In studies conducted in New Mexico, Herman Ogren found that 79 species of plants were included in the diet of these sheep; of these, 13 were grasses, 20 were shrubs and the remainder forbs. Mountain mahogany (Cercocarpus breviflorus) was the most sought-for single plant. On a yearlong basis this species comprised nearly 22% of the items found in rumens of the sheep. Ogren found some seasonal variation in the diet. In winter, grasses comprised 86% of the rumen contents; browse, 11%; forbs, 3%. In spring, summer, and fall the browse species, mainly oaks and mountain mahogany, comprised about 60% of the diet; grasses, about 26%; and forbs (various species of "weeds") made up the balance. On a yearlong basis, browse species comprised 49% of the diet; grasses, 42%; forbs, 9%.
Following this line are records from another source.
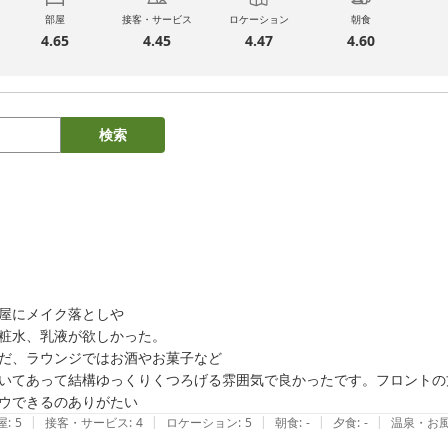
部屋
接客・サービス
ロケーション
朝食
4.65
4.45
4.47
4.60
検索
屋にメイク落としや

粧水、乳液が欲しかった。

だ、ラウンジではお酒やお菓子など

いてあって結構ゆっくりくつろげる雰囲気で良かったです。フロントの
ウできるのありがたい
|
|
|
|
|
屋
:
5
接客・サービス
:
4
ロケーション
:
5
朝食
:
-
夕食
:
-
温泉・お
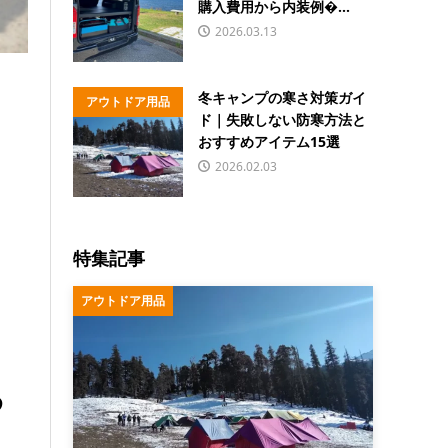
購入費用から内装例�...
2026.03.13
冬キャンプの寒さ対策ガイ
アウトドア用品
ド｜失敗しない防寒方法と
おすすめアイテム15選
2026.02.03
特集記事
アウトドア用品
め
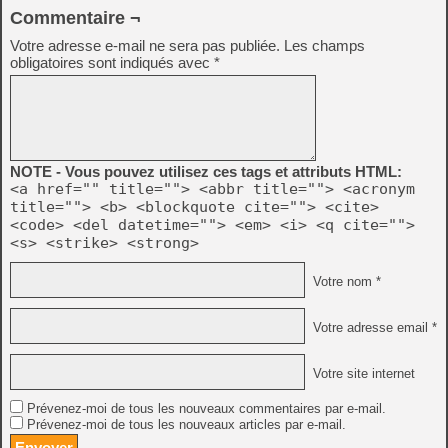
Commentaire ¬
Votre adresse e-mail ne sera pas publiée.
Les champs
obligatoires sont indiqués avec
*
NOTE - Vous pouvez utilisez ces tags et attributs HTML:
<a href="" title=""> <abbr title=""> <acronym
title=""> <b> <blockquote cite=""> <cite>
<code> <del datetime=""> <em> <i> <q cite="">
<s> <strike> <strong>
Votre nom *
Votre adresse email *
Votre site internet
Prévenez-moi de tous les nouveaux commentaires par e-mail.
Prévenez-moi de tous les nouveaux articles par e-mail.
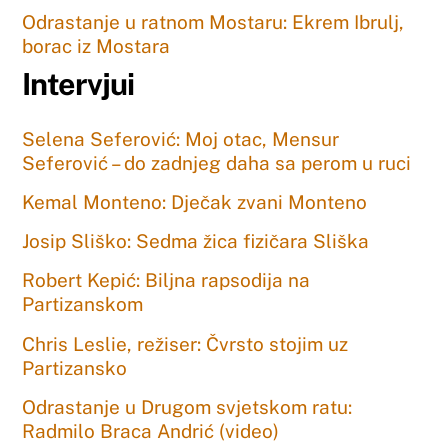
Odrastanje u ratnom Mostaru: Ekrem Ibrulj,
borac iz Mostara
Intervjui
Selena Seferović: Moj otac, Mensur
Seferović – do zadnjeg daha sa perom u ruci
Kemal Monteno: Dječak zvani Monteno
Josip Sliško: Sedma žica fizičara Sliška
Robert Kepić: Biljna rapsodija na
Partizanskom
Chris Leslie, režiser: Čvrsto stojim uz
Partizansko
Odrastanje u Drugom svjetskom ratu:
Radmilo Braca Andrić (video)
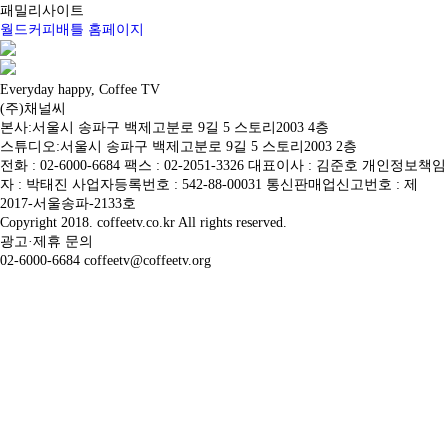
패밀리사이트
월드커피배틀 홈페이지
Everyday happy, Coffee TV
(주)채널씨
본사:서울시 송파구 백제고분로 9길 5 스토리2003 4층
스튜디오:서울시 송파구 백제고분로 9길 5 스토리2003 2층
전화 : 02-6000-6684 팩스 : 02-2051-3326 대표이사 : 김준호 개인정보책임
자 : 박태진 사업자등록번호 : 542-88-00031 통신판매업신고번호 : 제
2017-서울송파-2133호
Copyright 2018. coffeetv.co.kr All rights reserved.
광고·제휴 문의
02-6000-6684 coffeetv@coffeetv.org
The breeding season appears to be rather extended, but most of the breeding is concentrated in the 2 months from mid-September to mid-November. The gestation period is about 160 days. Consequently, most of the lambs are born between late February and late April, but some lambs are born as late as November.
According to Ogren, females may become sexually mature at the age of 8 months, but normally they are older. All females 19 months of age or older that were collected in the fall and winter season were gravid, lactating, or ovulating.
Ogren developed a technique for aging these sheep by examination of the dentition in the lower jaw. The following scheme is adapted from his studies:
||Condition of Dentition|
||Deciduous dentition complete and consists of four pairs of deciduous incisiform teeth and three pairs of deciduous premolars.|
||First permanent molar erupted or erupting.|
||Second permanent molar erupting.|
||First (inner) permanent incisor erupts.|
||Third permanent molar erupting; deciduous premolars being replaced.|
||Second deciduous incisor shed.|
||Permanent dentition except for outer two pairs of incisiform teeth; last molar not fully exposed.|
||Third pair of permanent incisiform teeth present; last molar fully exposed but unworn.|
||Fourth (outer) pair of deciduous incisiform teeth (the canines) being replaced.|
||Full set of permanent teeth.|
These sheep were first brought to the United States in about 1900 and have been reared in zoos and on private preserves for a number of years. They were first released in the wild in New Mexico in 1950 and in Texas in 1957, when 31 were released southwest of Claude in Armstrong County. Thirteen more were released near Quitaque. These introductions were highly successful in the Palo Duro Canyon area. By May of 1966 the population had increased to an estimated 400-500 sheep. By 1963, the population had increased to such a level that a controlled hunt was deemed advisable. Forty-two permits were issued; six rams and three ewes were harvested. In 1964, 50 permits were issued; eight rams and seven ewes were harvested. In 1965, 70 permits resulted in a harvest of eight rams and eight ewes. Statewide, the population in 1989 was estimated at over 20,000.
Whether this animal will eventually become a pest, as have most of the "successful" introduced animals, remains to be seen. There is some evidence that they compete directly with mule deer for food. They also have been observed feeding on winter wheat crops growing adjacent to Palo Duro Canyon. In the Trans-Pecos, Barbary sheep may have a deleterious impact on bighorn sheep reintroduction efforts.